WHAT YOU WILL DO
Copy each line of the entries beneath that contains the word "services".
*** RECORDS FOR THE EXERCISE Section Begins ***
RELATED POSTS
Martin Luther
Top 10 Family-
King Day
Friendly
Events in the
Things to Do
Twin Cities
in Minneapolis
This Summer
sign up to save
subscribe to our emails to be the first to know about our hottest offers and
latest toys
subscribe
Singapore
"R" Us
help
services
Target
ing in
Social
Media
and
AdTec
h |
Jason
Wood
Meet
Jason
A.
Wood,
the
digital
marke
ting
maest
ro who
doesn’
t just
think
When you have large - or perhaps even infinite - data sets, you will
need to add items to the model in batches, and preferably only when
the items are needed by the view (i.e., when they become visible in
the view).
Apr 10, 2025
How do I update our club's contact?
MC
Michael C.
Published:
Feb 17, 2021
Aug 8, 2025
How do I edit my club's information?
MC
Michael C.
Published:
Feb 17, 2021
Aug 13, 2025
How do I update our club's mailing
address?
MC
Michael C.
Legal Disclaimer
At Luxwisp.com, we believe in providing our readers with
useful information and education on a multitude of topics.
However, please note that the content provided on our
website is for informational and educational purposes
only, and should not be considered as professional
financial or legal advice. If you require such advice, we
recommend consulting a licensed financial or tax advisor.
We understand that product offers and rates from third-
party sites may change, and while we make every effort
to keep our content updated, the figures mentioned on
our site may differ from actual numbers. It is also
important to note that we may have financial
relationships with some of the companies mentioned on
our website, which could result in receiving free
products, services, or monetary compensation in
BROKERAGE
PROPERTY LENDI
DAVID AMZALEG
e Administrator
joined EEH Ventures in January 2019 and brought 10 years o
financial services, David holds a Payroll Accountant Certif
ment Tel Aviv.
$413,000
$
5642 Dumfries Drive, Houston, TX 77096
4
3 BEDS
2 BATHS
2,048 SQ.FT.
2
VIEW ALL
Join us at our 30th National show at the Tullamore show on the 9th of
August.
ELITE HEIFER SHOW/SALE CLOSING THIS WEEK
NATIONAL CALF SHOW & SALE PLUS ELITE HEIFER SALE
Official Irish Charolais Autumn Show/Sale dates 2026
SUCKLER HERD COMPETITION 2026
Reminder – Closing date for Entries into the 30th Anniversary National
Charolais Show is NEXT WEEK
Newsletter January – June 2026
*** RECORDS FOR THE EXERCISE Section Ends ***
*** RECORDS FOR THE EXERCISE Section Begins ***
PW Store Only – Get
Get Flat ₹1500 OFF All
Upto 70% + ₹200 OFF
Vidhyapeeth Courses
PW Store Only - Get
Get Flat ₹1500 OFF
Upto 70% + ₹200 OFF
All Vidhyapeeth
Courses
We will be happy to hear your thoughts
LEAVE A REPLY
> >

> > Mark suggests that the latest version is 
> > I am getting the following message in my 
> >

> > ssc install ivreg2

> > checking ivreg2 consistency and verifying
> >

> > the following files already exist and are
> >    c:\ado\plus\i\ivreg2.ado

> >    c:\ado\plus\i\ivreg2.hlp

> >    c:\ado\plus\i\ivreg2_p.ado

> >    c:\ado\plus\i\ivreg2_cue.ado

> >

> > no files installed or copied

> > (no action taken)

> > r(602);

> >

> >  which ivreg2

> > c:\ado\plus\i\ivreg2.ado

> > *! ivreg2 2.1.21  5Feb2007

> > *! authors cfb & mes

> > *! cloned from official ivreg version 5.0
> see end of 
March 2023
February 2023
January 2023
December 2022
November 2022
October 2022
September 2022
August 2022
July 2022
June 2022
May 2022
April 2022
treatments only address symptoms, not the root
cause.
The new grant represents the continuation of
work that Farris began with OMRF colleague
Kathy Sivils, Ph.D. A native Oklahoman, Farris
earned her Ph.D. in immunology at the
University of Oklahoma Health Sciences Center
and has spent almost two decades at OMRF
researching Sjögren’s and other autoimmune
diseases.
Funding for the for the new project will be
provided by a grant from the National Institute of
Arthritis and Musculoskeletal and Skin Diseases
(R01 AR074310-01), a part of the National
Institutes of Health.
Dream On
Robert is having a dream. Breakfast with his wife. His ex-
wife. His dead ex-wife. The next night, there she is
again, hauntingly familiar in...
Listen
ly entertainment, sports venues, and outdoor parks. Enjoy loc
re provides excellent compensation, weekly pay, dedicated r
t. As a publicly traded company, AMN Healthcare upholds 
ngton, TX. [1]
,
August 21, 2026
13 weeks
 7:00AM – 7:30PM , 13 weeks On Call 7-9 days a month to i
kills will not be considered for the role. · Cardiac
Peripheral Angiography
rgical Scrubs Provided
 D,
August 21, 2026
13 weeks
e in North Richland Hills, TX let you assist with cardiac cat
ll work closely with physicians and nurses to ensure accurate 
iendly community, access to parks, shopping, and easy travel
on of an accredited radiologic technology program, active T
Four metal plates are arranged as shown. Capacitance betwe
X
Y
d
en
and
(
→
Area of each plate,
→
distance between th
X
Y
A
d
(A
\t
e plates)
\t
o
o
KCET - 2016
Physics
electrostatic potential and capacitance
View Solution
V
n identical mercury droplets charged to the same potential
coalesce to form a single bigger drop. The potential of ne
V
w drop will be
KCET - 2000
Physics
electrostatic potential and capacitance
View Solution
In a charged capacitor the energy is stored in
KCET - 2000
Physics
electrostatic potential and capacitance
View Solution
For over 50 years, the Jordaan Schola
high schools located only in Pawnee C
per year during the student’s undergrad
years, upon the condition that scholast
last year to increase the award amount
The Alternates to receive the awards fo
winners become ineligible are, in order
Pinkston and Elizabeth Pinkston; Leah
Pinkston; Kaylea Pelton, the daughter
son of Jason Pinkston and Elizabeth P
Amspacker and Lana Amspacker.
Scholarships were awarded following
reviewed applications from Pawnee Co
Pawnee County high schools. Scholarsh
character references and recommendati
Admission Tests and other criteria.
*** RECORDS FOR THE EXERCISE Section Ends ***
REPLY
services
products, services, or monetary compensation in
financial services, David holds a Payroll Accountant Certif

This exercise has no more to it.